# FS: Brand New Fluval Edge



## MELLO (Apr 21, 2010)

Brand New Fluval Edge still in a box. 
Black $85
specs:
Fluval Edge Aquarium pictures, specifications, and recommended stocking species | FLUVAL: The Official Blog from Hagen


----------



## pt1190 (Apr 21, 2010)

What size of tank is it?


----------



## MELLO (Apr 21, 2010)

Fluval Edge Aquarium pictures, specifications, and recommended stocking species | FLUVAL: The Official Blog from Hagen
specs are here


----------



## realshow (May 14, 2010)

they are 6 gal. 23 L


----------



## MELLO (Apr 21, 2010)

Bump O. B . O.


----------



## MELLO (Apr 21, 2010)

Price lowered $85


----------



## Petah (Dec 19, 2010)

PM'd you...


----------



## MELLO (Apr 21, 2010)

bumppp...........


----------



## MELLO (Apr 21, 2010)

Pending pick up


----------



## hgi (Jun 13, 2010)

These 6g were in petsmarts flyer yesterday for $67.99.


----------



## pacific (Apr 21, 2010)

hgi said:


> These 6g were in petsmarts flyer yesterday for $67.99.

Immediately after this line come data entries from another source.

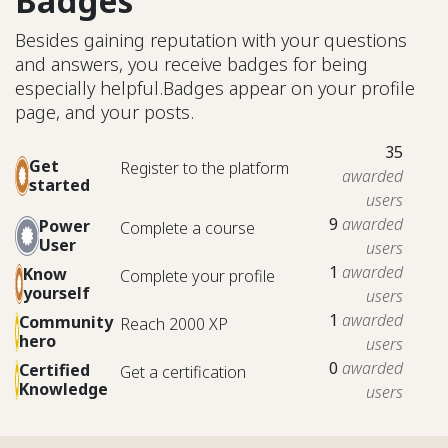
Badges
Besides gaining reputation with your questions
and answers, you receive badges for being
especially helpful.
Badges appear on your profile
page, and your posts.
35
Get
Register to the platform
awarded
started
users
9
awarded
Power
Complete a course
User
users
1
awarded
Know
Complete your profile
yourself
users
1
awarded
Community
Reach 2000 XP
hero
users
0
awarded
Certified
Get a certification
Knowledge
users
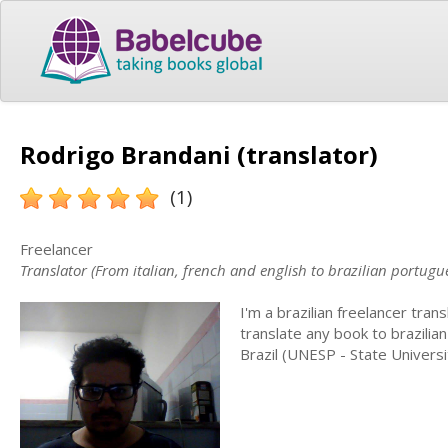
Rodrigo Brandani (translator)
(1)
Freelancer
Translator (From italian, french and english to brazilian portugu
I'm a brazilian freelancer trans
translate any book to brazilia
Brazil (UNESP - State Universi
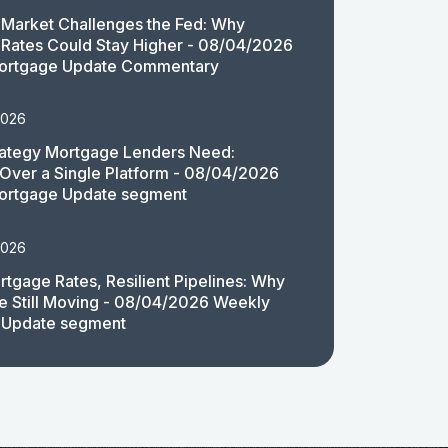
Market Challenges the Fed: Why
Rates Could Stay Higher - 08/04/2026
ortgage Update Commentary
2026
rategy Mortgage Lenders Need:
y Over a Single Platform - 08/04/2026
ortgage Update segment
2026
rtgage Rates, Resilient Pipelines: Why
e Still Moving - 08/04/2026 Weekly
 Update segment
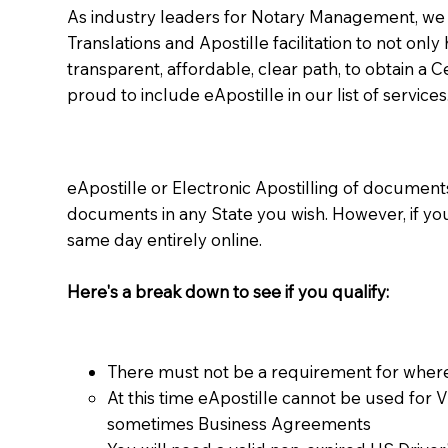
As industry leaders for Notary Management, we s
Translations and Apostille facilitation to not only
transparent, affordable, clear path, to obtain a 
proud to include eApostille in our list of services
eApostille or Electronic Apostilling of documents,
documents in any State you wish. However, if y
same day entirely online.
Here's a break down to see if you qualify:
There must not be a requirement for where
At this time eApostille cannot be used for 
sometimes Business Agreements​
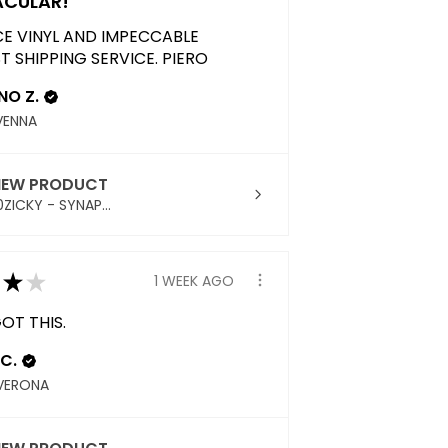
ACULAR!
CE VINYL AND IMPECCABLE
T SHIPPING SERVICE. PIERO
NO Z.
AVENNA
IEW PRODUCT
ZICKY - SYNAP...
★
★
1 WEEK AGO
OT THIS.
C.
VERONA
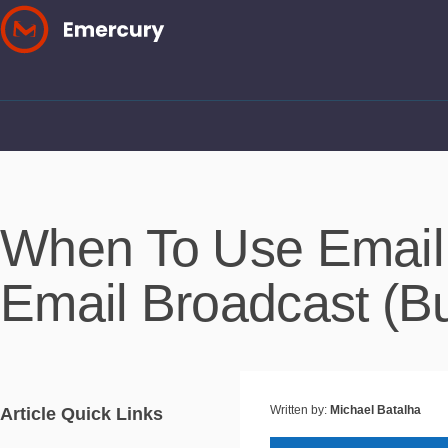
Skip
to
content
When To Use Email
Email Broadcast (B
Written by:
Michael Batalha
Article Quick Links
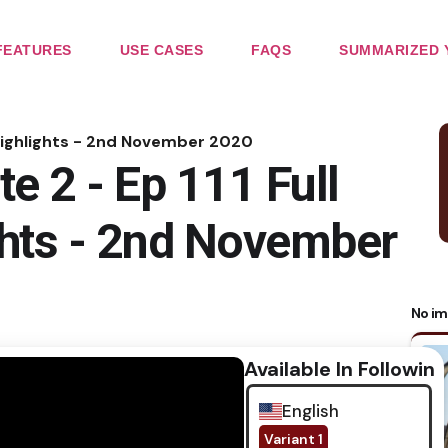
FEATURES
USE CASES
FAQS
SUMMARIZED 
e Highlights - 2nd November 2020
e 2 - Ep 111 Full
ghts - 2nd November
No im
Available In Following
English
Variant 1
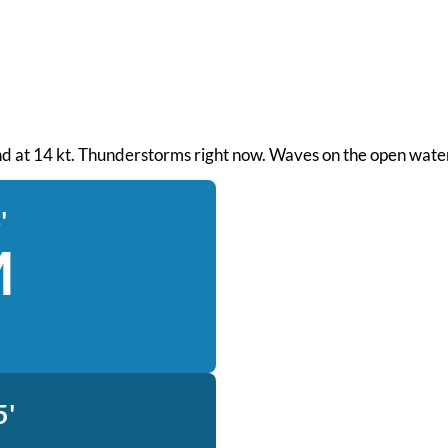
wind at 14 kt. Thunderstorms right now. Waves on the open water
'
M
5'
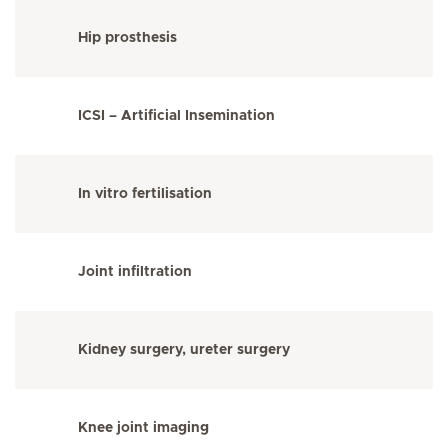
Hip prosthesis
ICSI – Artificial Insemination
In vitro fertilisation
Joint infiltration
Kidney surgery, ureter surgery
Knee joint imaging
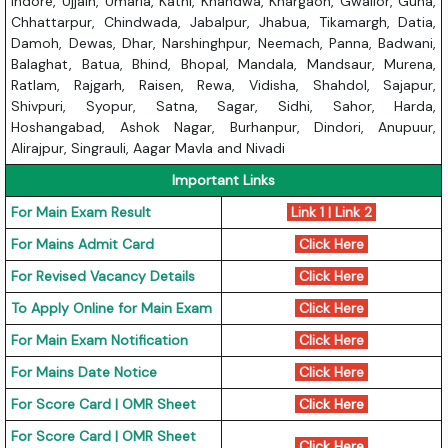
Indore, Ujjain, Umaria, Katni, Khandwa, Khargaon, Gwalior, Guna,
Chhattarpur, Chindwada, Jabalpur, Jhabua, Tikamargh, Datia,
Damoh, Dewas, Dhar, Narshinghpur, Neemach, Panna, Badwani,
Balaghat, Batua, Bhind, Bhopal, Mandala, Mandsaur, Murena,
Ratlam, Rajgarh, Raisen, Rewa, Vidisha, Shahdol, Sajapur,
Shivpuri, Syopur, Satna, Sagar, Sidhi, Sahor, Harda,
Hoshangabad, Ashok Nagar, Burhanpur, Dindori, Anupuur,
Alirajpur, Singrauli, Aagar Mavla and Nivadi
Important Links
For Main Exam Result
Link 1
|
Link 2
For Mains Admit Card
Click Here
For Revised Vacancy Details
Click Here
To Apply Online for Main Exam
Click Here
For Main Exam Notification
Click Here
For Mains Date Notice
Click Here
For Score Card | OMR Sheet
Click Here
For Score Card | OMR Sheet
Click Here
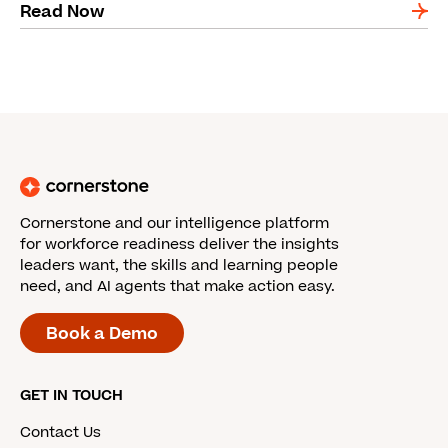
Read Now
Cornerstone and our intelligence platform
for workforce readiness deliver the insights
leaders want, the skills and learning people
need, and AI agents that make action easy.
Book a Demo
GET IN TOUCH
Contact Us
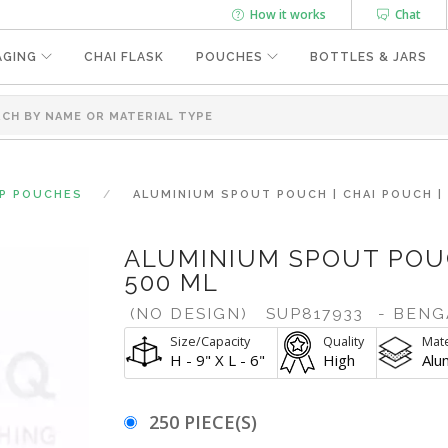
How it works
Chat
AGING
CHAI FLASK
POUCHES
BOTTLES & JARS
UP POUCHES
ALUMINIUM SPOUT POUCH | CHAI POUCH |
ALUMINIUM SPOUT POUC
500 ML
(NO DESIGN)
SUP817933
- BENG
Size/Capacity
Quality
Mate
H - 9" X L - 6"
High
Alu
250 PIECE(S)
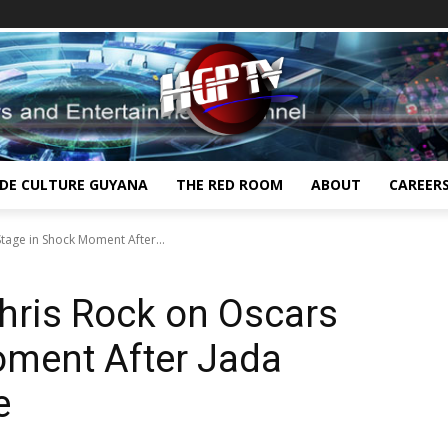
IDE CULTURE GUYANA
THE RED ROOM
ABOUT
CAREER
Stage in Shock Moment After...
Chris Rock on Oscars
oment After Jada
ke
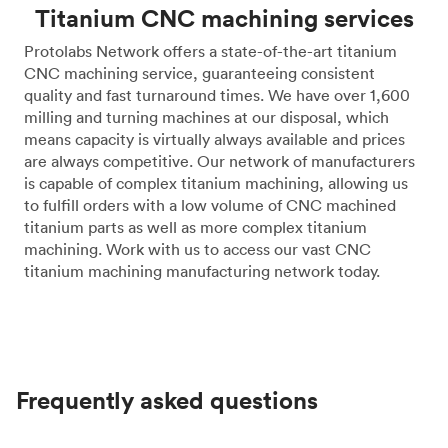
Titanium CNC machining services
Protolabs Network offers a state-of-the-art titanium
CNC machining service, guaranteeing consistent
quality and fast turnaround times. We have over 1,600
milling and turning machines at our disposal, which
means capacity is virtually always available and prices
are always competitive. Our network of manufacturers
is capable of complex titanium machining, allowing us
to fulfill orders with a low volume of CNC machined
titanium parts as well as more complex titanium
machining. Work with us to access our vast CNC
titanium machining manufacturing network today.
Frequently asked questions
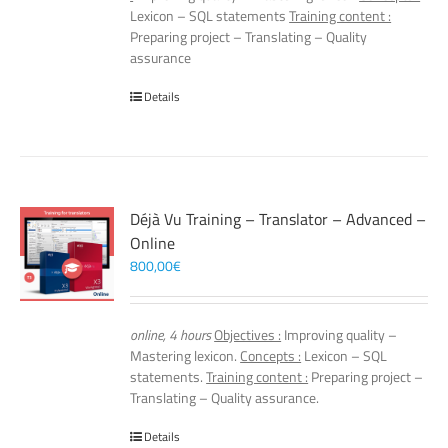
Lexicon – SQL statements
Training content :
Preparing project – Translating – Quality
assurance
Details
Déjà Vu Training – Translator – Advanced –
Online
800,00
€
online, 4 hours
Objectives :
Improving quality –
Mastering lexicon.
Concepts :
Lexicon – SQL
statements.
Training content :
Preparing project –
Translating – Quality assurance.
Details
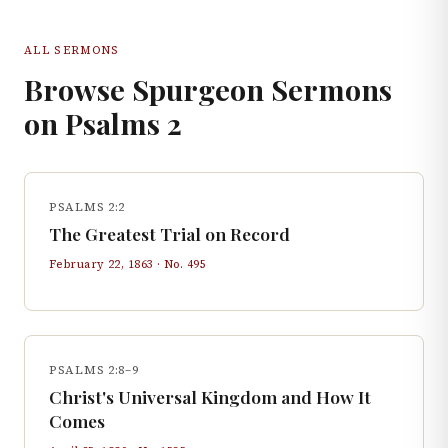
ALL SERMONS
Browse Spurgeon Sermons
on
Psalms
2
PSALMS 2:2
The Greatest Trial on Record
February 22, 1863
· No.
495
PSALMS 2:8–9
Christ's Universal Kingdom and How It
Comes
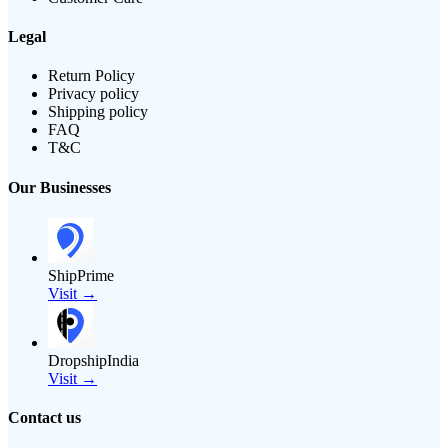
Legal
Return Policy
Privacy policy
Shipping policy
FAQ
T&C
Our Businesses
ShipPrime
Visit →
DropshipIndia
Visit →
Contact us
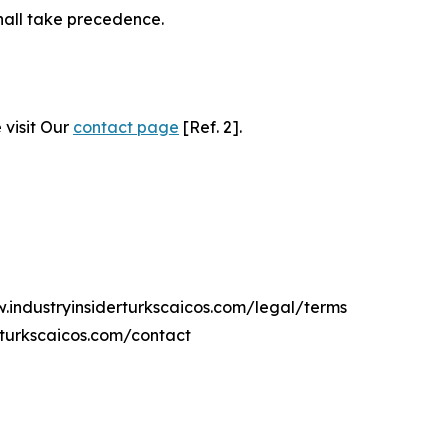
hall take precedence.
 visit Our
contact page
[Ref. 2].
w.industryinsiderturkscaicos.com/legal/terms
rturkscaicos.com/contact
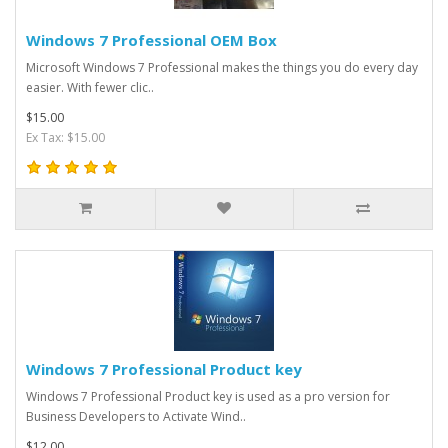
Windows 7 Professional OEM Box
Microsoft Windows 7 Professional makes the things you do every day
easier. With fewer clic..
$15.00
Ex Tax: $15.00
Windows 7 Professional Product key
Windows 7 Professional Product key is used as a pro version for
Business Developers to Activate Wind..
$12.00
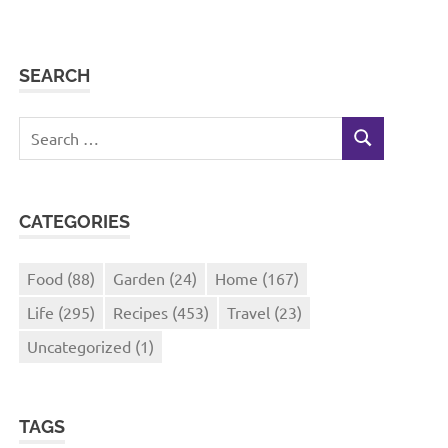
SEARCH
Search
SEARCH
for:
CATEGORIES
Food
(88)
Garden
(24)
Home
(167)
Life
(295)
Recipes
(453)
Travel
(23)
Uncategorized
(1)
TAGS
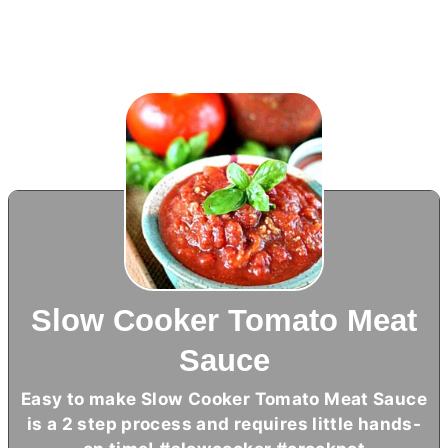
Slow Cooker Tomato Meat
Sauce
Easy to make Slow Cooker Tomato Meat Sauce
is a 2 step process and requires little hands-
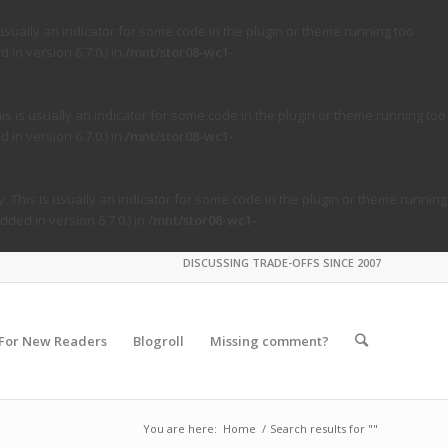
usually an indicator for some code in the plugin or theme running too
in version 6.7.0.) in
/mnt/stor08-wc1-
s is usually an indicator for some code in the plugin or theme running too
in version 6.7.0.) in
/mnt/stor08-wc1-
. This is usually an indicator for some code in the plugin or theme running
ded in version 6.7.0.) in
/mnt/stor08-wc1-
DISCUSSING TRADE-OFFS SINCE 2007
For New Readers
Blogroll
Missing comment?
You are here:
Home
/
Search results for ""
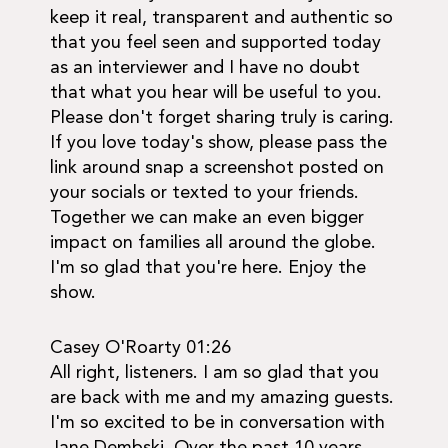
keep it real, transparent and authentic so
that you feel seen and supported today
as an interviewer and I have no doubt
that what you hear will be useful to you.
Please don't forget sharing truly is caring.
If you love today's show, please pass the
link around snap a screenshot posted on
your socials or texted to your friends.
Together we can make an even bigger
impact on families all around the globe.
I'm so glad that you're here. Enjoy the
show.
Casey O'Roarty 01:26
All right, listeners. I am so glad that you
are back with me and my amazing guests.
I'm so excited to be in conversation with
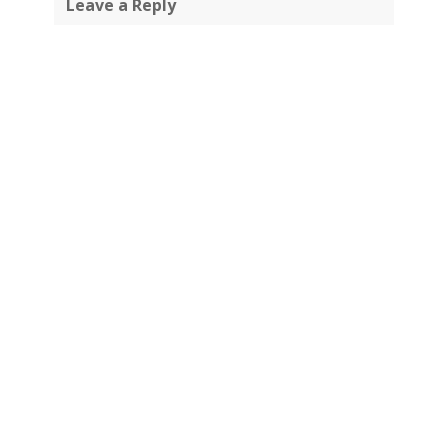
Leave a Reply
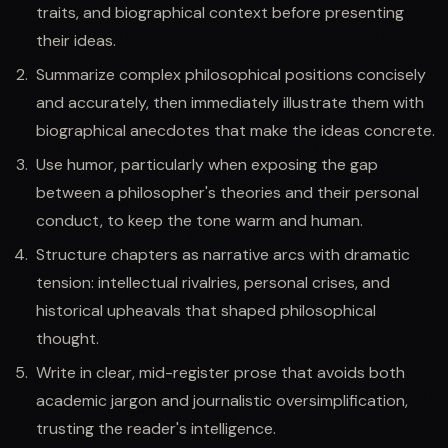
traits, and biographical context before presenting
their ideas.
Summarize complex philosophical positions concisely
and accurately, then immediately illustrate them with
biographical anecdotes that make the ideas concrete.
Use humor, particularly when exposing the gap
between a philosopher's theories and their personal
conduct, to keep the tone warm and human.
Structure chapters as narrative arcs with dramatic
tension: intellectual rivalries, personal crises, and
historical upheavals that shaped philosophical
thought.
Write in clear, mid-register prose that avoids both
academic jargon and journalistic oversimplification,
trusting the reader's intelligence.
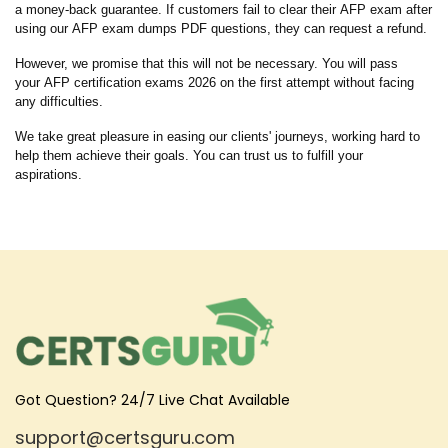
a money-back guarantee. If customers fail to clear their AFP exam after
using our AFP exam dumps PDF questions, they can request a refund.
However, we promise that this will not be necessary. You will pass
your AFP certification exams 2026 on the first attempt without facing
any difficulties.
We take great pleasure in easing our clients' journeys, working hard to
help them achieve their goals. You can trust us to fulfill your
aspirations.
Got Question? 24/7 Live Chat Available
support@certsguru.com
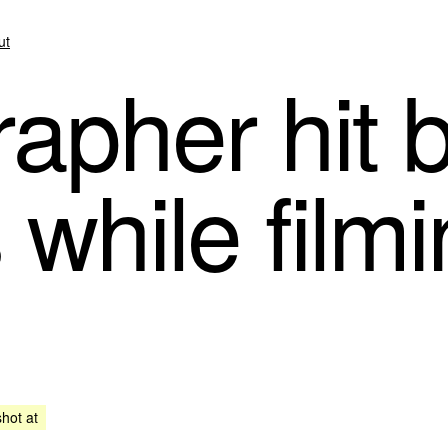
ut
apher hit b
s while film
shot at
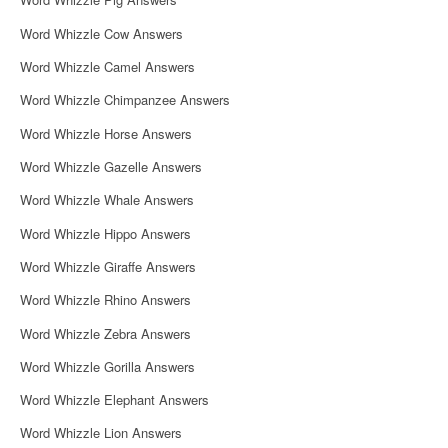
Word Whizzle Cow Answers
Word Whizzle Camel Answers
Word Whizzle Chimpanzee Answers
Word Whizzle Horse Answers
Word Whizzle Gazelle Answers
Word Whizzle Whale Answers
Word Whizzle Hippo Answers
Word Whizzle Giraffe Answers
Word Whizzle Rhino Answers
Word Whizzle Zebra Answers
Word Whizzle Gorilla Answers
Word Whizzle Elephant Answers
Word Whizzle Lion Answers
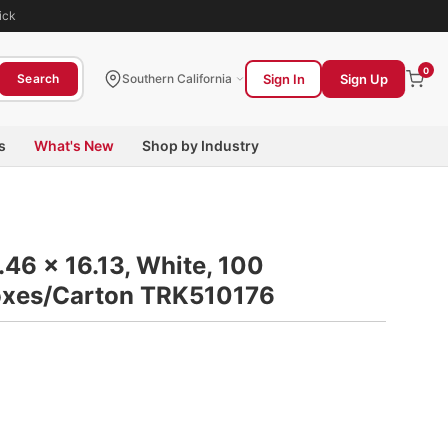
ick
0
Sign In
Sign Up
Search
Southern California
s
What's New
Shop by Industry
.46 x 16.13, White, 100
oxes/Carton TRK510176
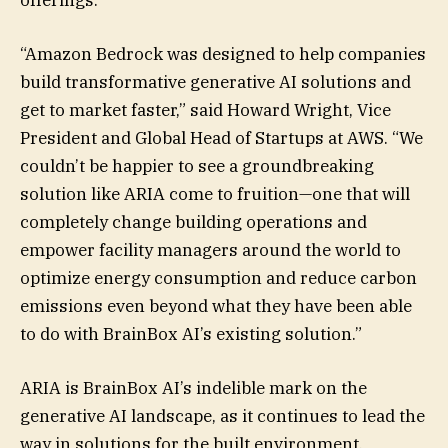
“Amazon Bedrock was designed to help companies
build transformative generative AI solutions and
get to market faster,” said Howard Wright, Vice
President and Global Head of Startups at AWS. “We
couldn’t be happier to see a groundbreaking
solution like ARIA come to fruition—one that will
completely change building operations and
empower facility managers around the world to
optimize energy consumption and reduce carbon
emissions even beyond what they have been able
to do with BrainBox AI’s existing solution.”
ARIA is BrainBox AI’s indelible mark on the
generative AI landscape, as it continues to lead the
way in solutions for the built environment.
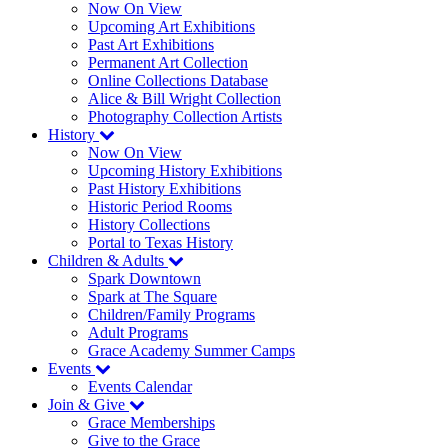
Now On View
Upcoming Art Exhibitions
Past Art Exhibitions
Permanent Art Collection
Online Collections Database
Alice & Bill Wright Collection
Photography Collection Artists
History
Now On View
Upcoming History Exhibitions
Past History Exhibitions
Historic Period Rooms
History Collections
Portal to Texas History
Children & Adults
Spark Downtown
Spark at The Square
Children/Family Programs
Adult Programs
Grace Academy Summer Camps
Events
Events Calendar
Join & Give
Grace Memberships
Give to the Grace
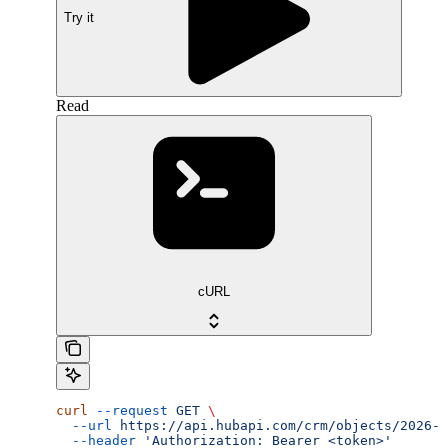
Try it
Read
cURL
curl
 --request
 GET
 \
  --url
 https://api.hubapi.com/crm/objects/2026-0
  --header
 'Authorization: Bearer <token>'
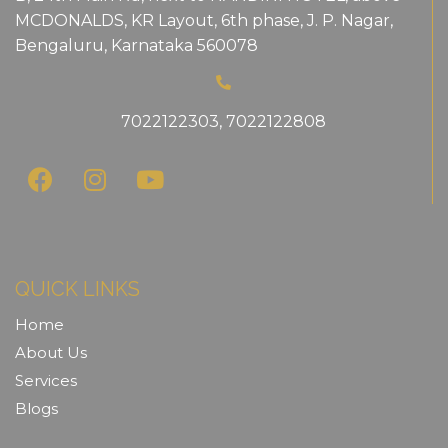
MCDONALDS, KR Layout, 6th phase, J. P. Nagar,
Bengaluru, Karnataka 560078
7022122303
,
7022122808
QUICK LINKS
Home
About Us
Services
Blogs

I checked the flyer on PetSmart's website, and it is the 5G Fluval Chi which they have on for $67.99. I've never seen the Fluval Edge for less than $100 - they are on at PJ's right now for $119. So $85 sounds like a good deal to me.


----------



## MELLO (Apr 21, 2010)

Thanks Pacific!!! SOLD!


----------